Busy Weekend for Natural Catastrophe Activity

 In Event News

This past weekend has seen significant natural catastrophe activity, across perils and regions:

  • Typhoon Noru reached southern Japan on Friday, bringing heavy rain and strong winds; currently the equivalent of a category 1 hurricane, the large storm is on a northeasterly track and is expected to cross central and northern Japan early this week
  • M 5.8 earthquake struck the Philippine Islands early Saturday morning
  • Tulsa, Oklahoma experienced severe thunderstorms and an EF-2 tornado early Sunday morning

And just to round out the weekend’s activity, NOAA is monitoring 2 disturbances in the Gulf of Mexico and the Caribbean Sea; the latter of which is now Tropical Storm Franklin.

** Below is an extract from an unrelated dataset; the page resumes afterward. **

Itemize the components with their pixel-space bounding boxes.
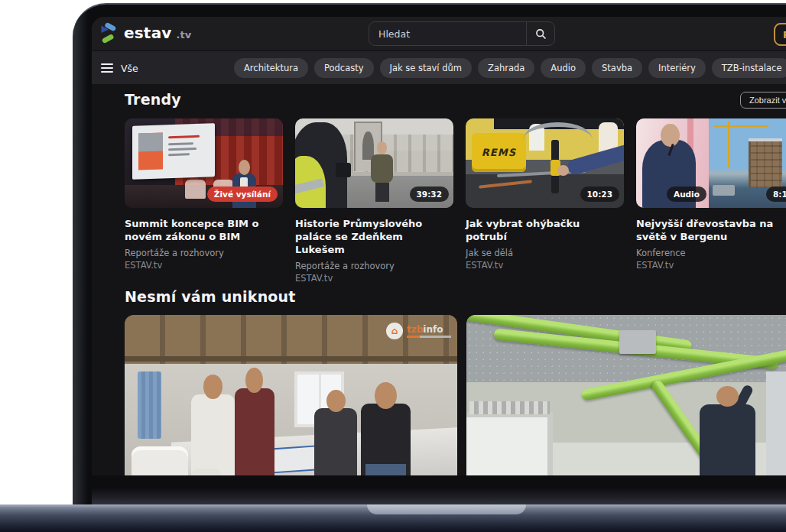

Event footprints are available for further analysis in EigenPrism, and EigenAlert subscribers will continue to receive automated updates as the events develop.

 

Typhoon Noru – the Fujiwhara effect

Typhoon Noru has exhibited a number of interesting features since it formed over 2 weeks ago. It is an unusually long lived storm (the 4th longest recorded storm), as well as being extremely slow-moving storm – which increases the danger of floods due to extended heavy rains in one area. It briefly reached intensity equivalent to a Category 5 hurricane, and at landfall in southern Japan was equivalent to a Category 1.

Noru is meteorologically fascinating due it’s interaction last week with tropical storm Kulap. As Noru moved east-southeast, Kulp was moving west-northwest, and they began revolving about a point between them, a daisy-wheel meteorologists call the Fujiwhara effect. Noru’s unusual track can be seen in the image below.

typhoon noru

Named for a Japanese researcher who discovered this in experiments with water in the early 1920s, the Fujiwhara effect details how two tropical cyclones 800 to 900 miles apart rotate counter-clockwise about one another.

Noru is also the first typhoon of 2017. According to Dr. Phil Klotzbach, Colorado State University atmospheric scientist, three to four typhoons have typically developed by mid-July in an average year.